Dividends Paid for Over 25 Years?
This criterion examines if a company has consistently paid dividends for over 25 years as it reflects its financial stability and commitment to returning value to shareholders.
Inter Parfums (IPAR) has a history of paying dividends starting from 2002. Over the past 21 years, IPAR has shown a strong commitment to returning value to its shareholders. Despite not reaching the 25-year mark yet, the company has increased its dividend over the years from 0.04 in 2002 to 2.5 in 2023, which is a substantial growth and signifies strong financial performance. This trend is good as it suggests reliable financial health and a shareholder-friendly approach. However, the company does not satisfy the strict condition of 25 years yet but is on a promising trajectory.

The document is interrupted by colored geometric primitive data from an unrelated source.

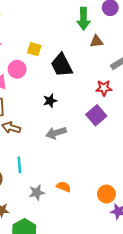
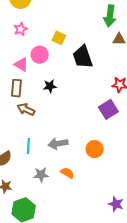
black star: (50, 101) -> (50, 86), moved
gray arrow: (56, 133) -> (58, 144), moved
orange circle: (106, 194) -> (95, 149), moved

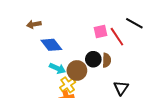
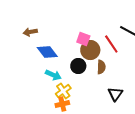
pink square: (100, 32) -> (83, 39), moved, turned 32
black circle: (93, 59) -> (78, 66), moved
brown circle: (77, 70) -> (90, 50), moved

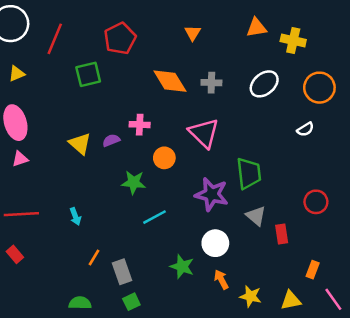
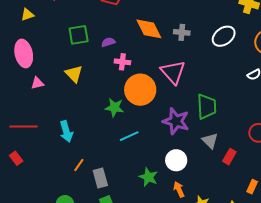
green square: (88, 74) -> (79, 35), moved
purple semicircle: (111, 140) -> (108, 42), moved
orange circle: (164, 158) -> (140, 90), size x1.8
pink triangle: (20, 159) -> (37, 83), moved
cyan arrow: (75, 216) -> (66, 131), size x1.5
red rectangle: (282, 234) -> (229, 157), turned 35

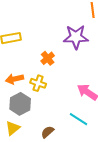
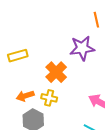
orange cross: (48, 58) -> (56, 72), size x1.5

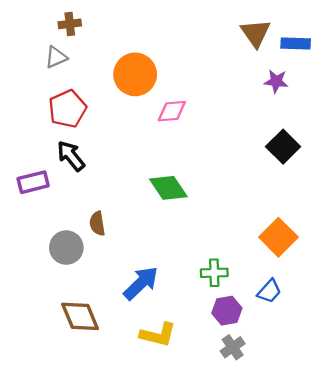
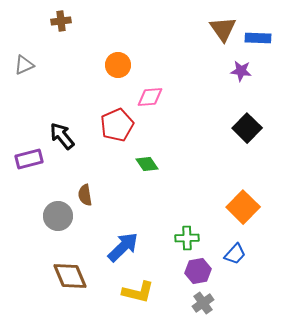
gray triangle: (56, 57) -> (24, 65), moved
orange circle: (135, 74) -> (118, 65), size x0.7
red pentagon: (67, 109) -> (117, 125), moved
green diamond: (168, 188) -> (147, 164), size x0.7

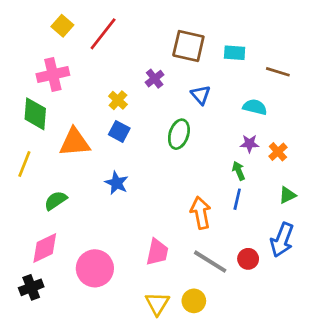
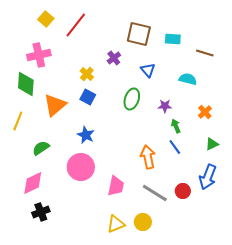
orange triangle: (75, 142) -> (55, 105), turned -35
purple star: (249, 144) -> (165, 106), moved
blue line: (237, 199) -> (175, 147), turned -49
pink circle: (95, 268) -> (81, 167), moved
black cross: (31, 287) -> (41, 212), moved
yellow triangle: (157, 304) -> (116, 224), turned 36

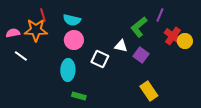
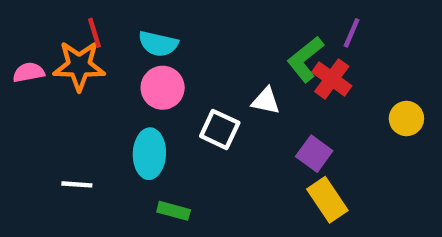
red cross: (173, 36) -> (332, 79), moved
yellow circle: (185, 41) -> (406, 118), moved
purple square: (141, 55) -> (314, 154), moved
white line: (21, 56) -> (77, 184), moved, turned -32

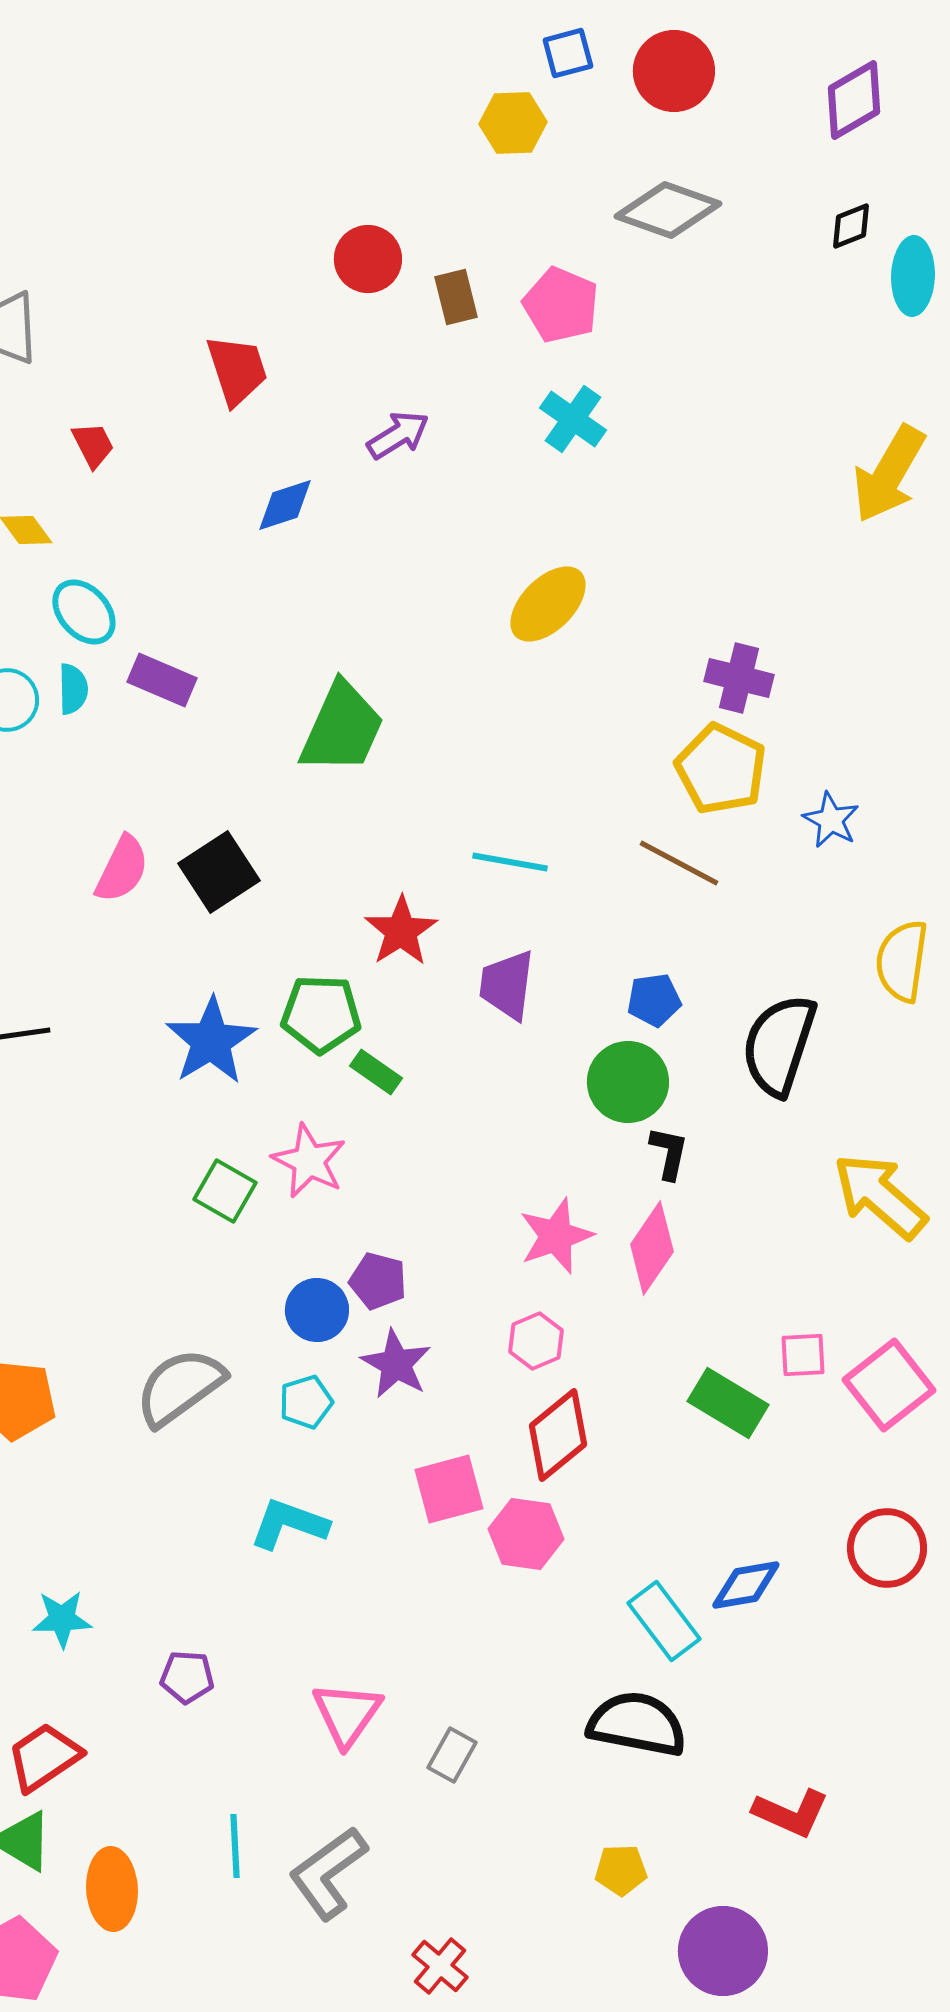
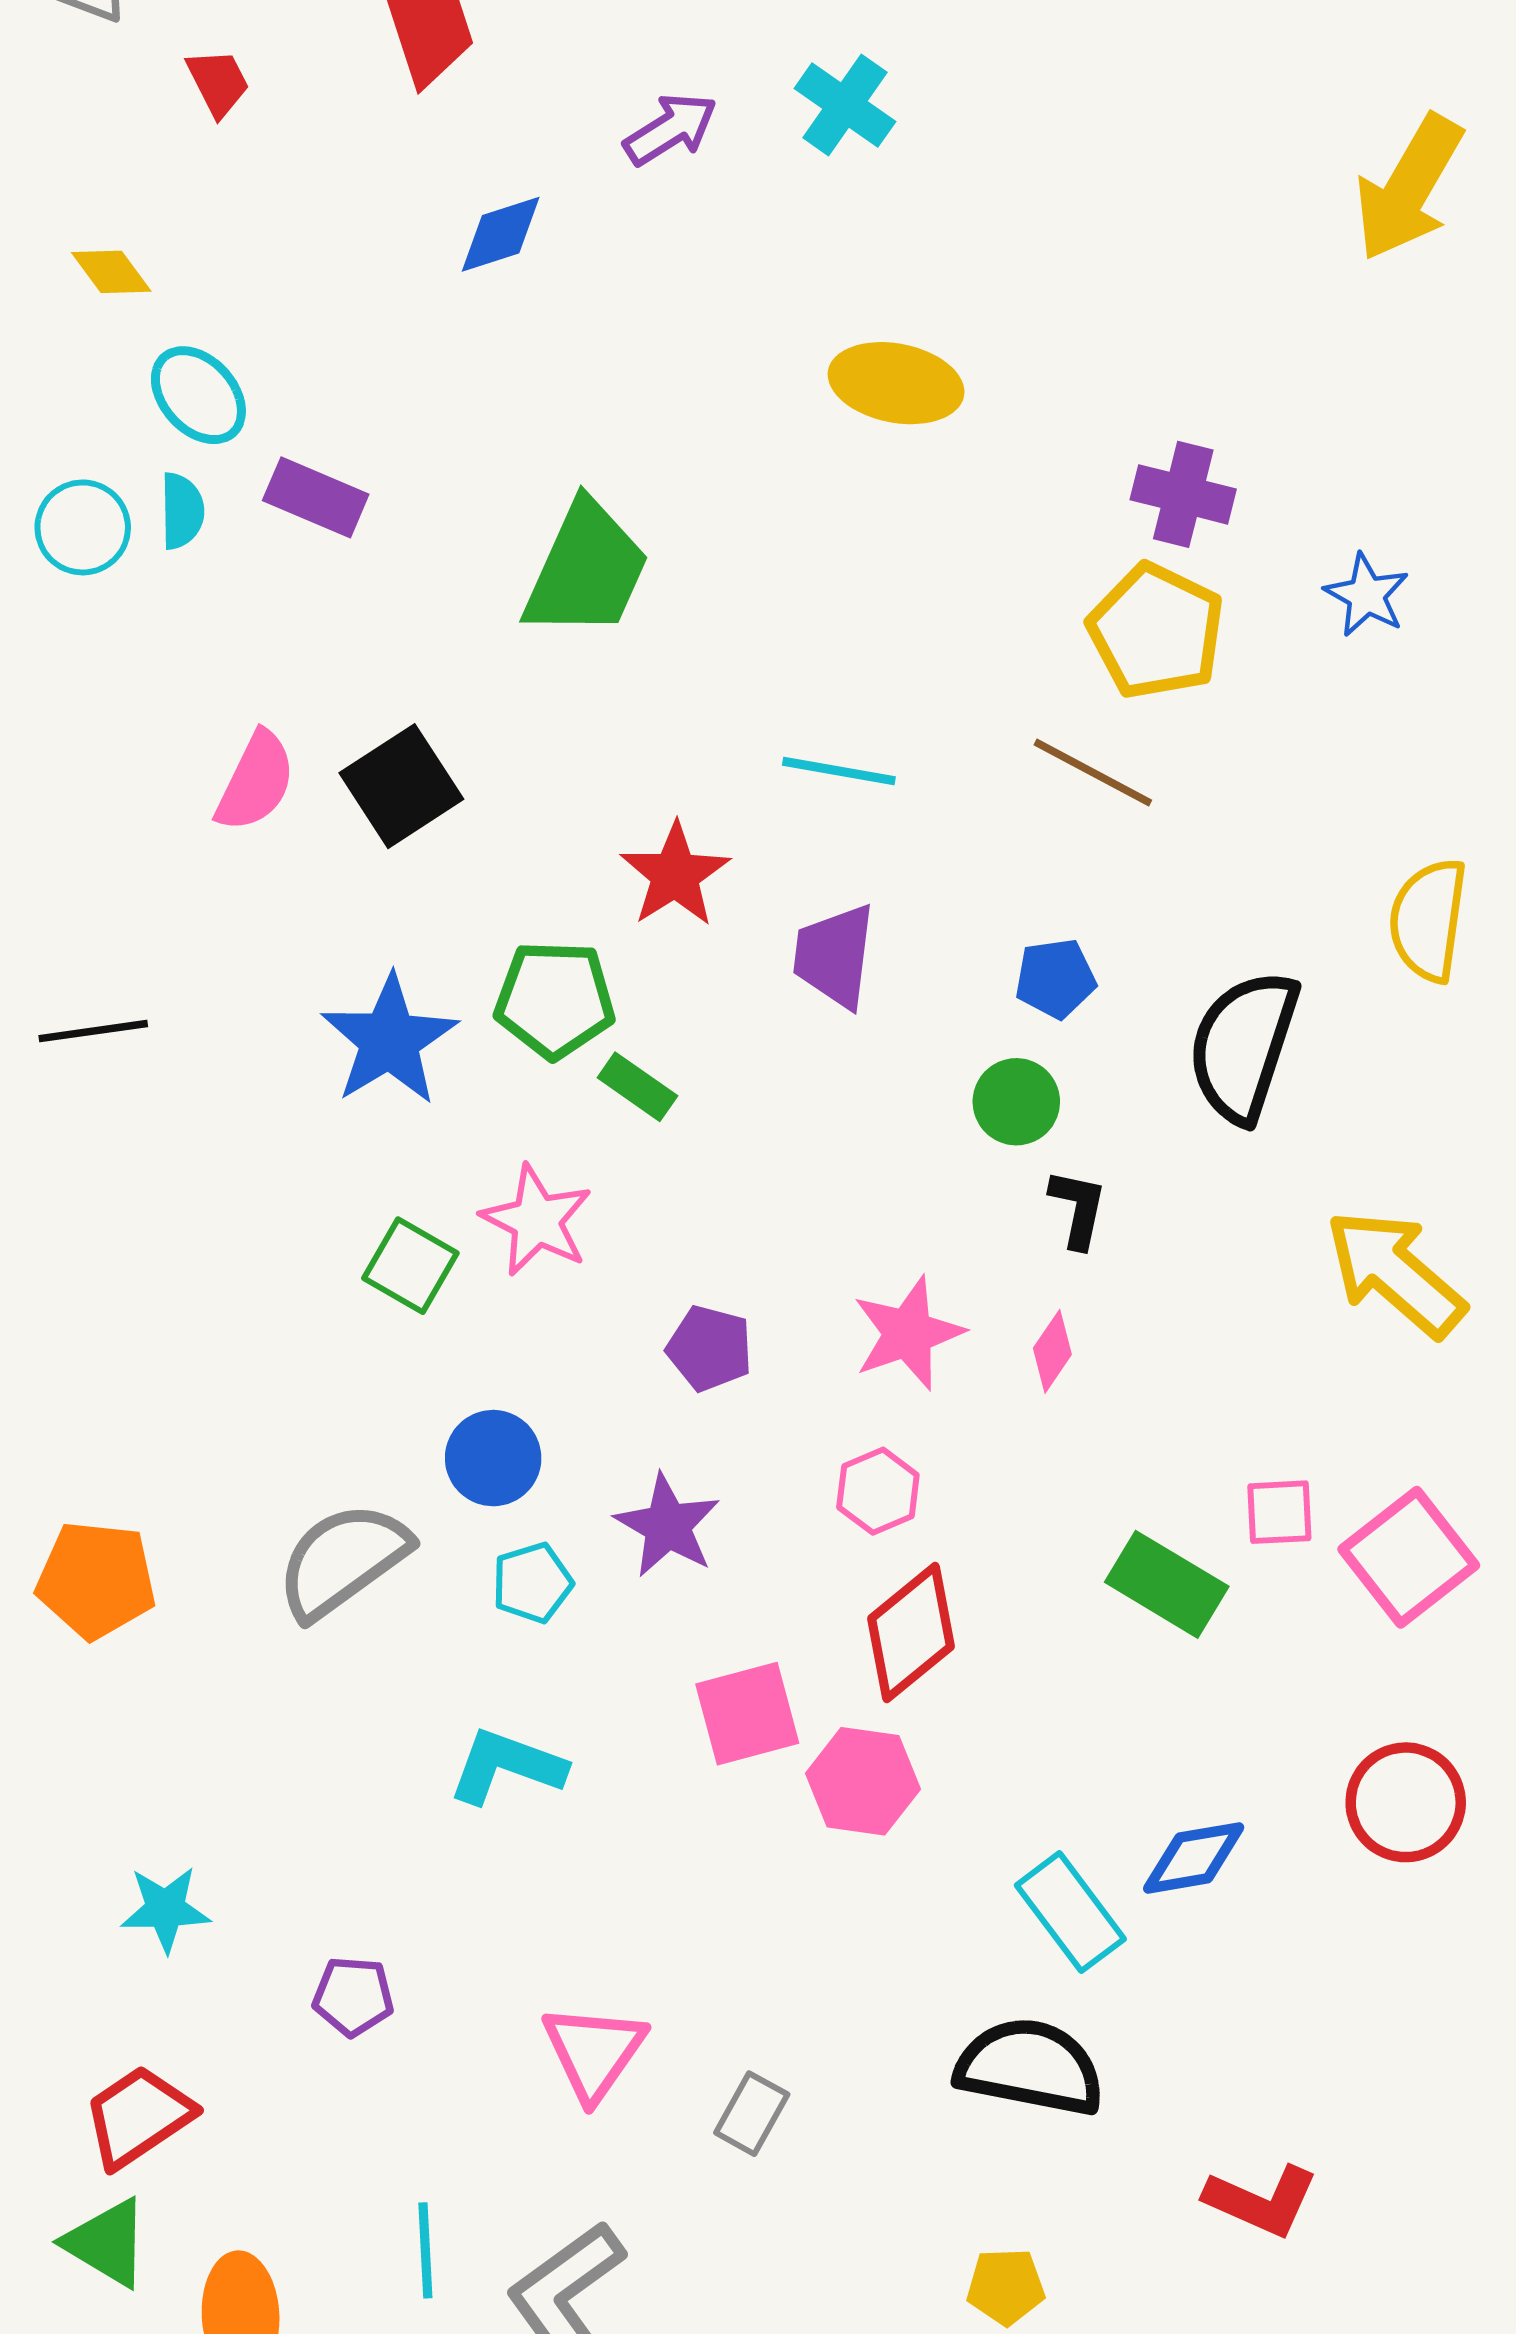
cyan cross: (573, 419) -> (845, 105), moved
red trapezoid: (93, 445) -> (218, 82), moved
yellow ellipse: (548, 604) -> (896, 383), turned 56
blue star: (831, 820) -> (1367, 595), moved
green circle: (628, 1082) -> (1016, 1102), size x0.7
pink diamond: (652, 1248) -> (1052, 1351), size x0.6
purple pentagon: (378, 1281) -> (710, 1348), moved
blue circle: (317, 1310) -> (493, 1458), moved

Reliable Stock Repurchases Over the Past 20 Years?
Evaluate the consistency of stock repurchases by a company over a period of 20 years and why it matters for investment analysis.
Over the past 20 years, Inter Parfums (IPAR) has not shown a consistent pattern of stock repurchases. The key years identified for repurchases are 2005, 2008, 2009, and 2019. While there were reductions in the number of shares during these years, the overall pattern of share counts primarily shows annual increases or stabilizations. The average repurchase rate of approximately 0.3% per year indicates a lack of commitment to a steady buyback program. This sporadic approach to share repurchases could be seen as a negative from an investment standpoint as it signals a potentially unclear strategy for capital return to shareholders. Regular buybacks can support share prices and signal management's confidence in the company's future, but this has not been consistently observed with Inter Parfums.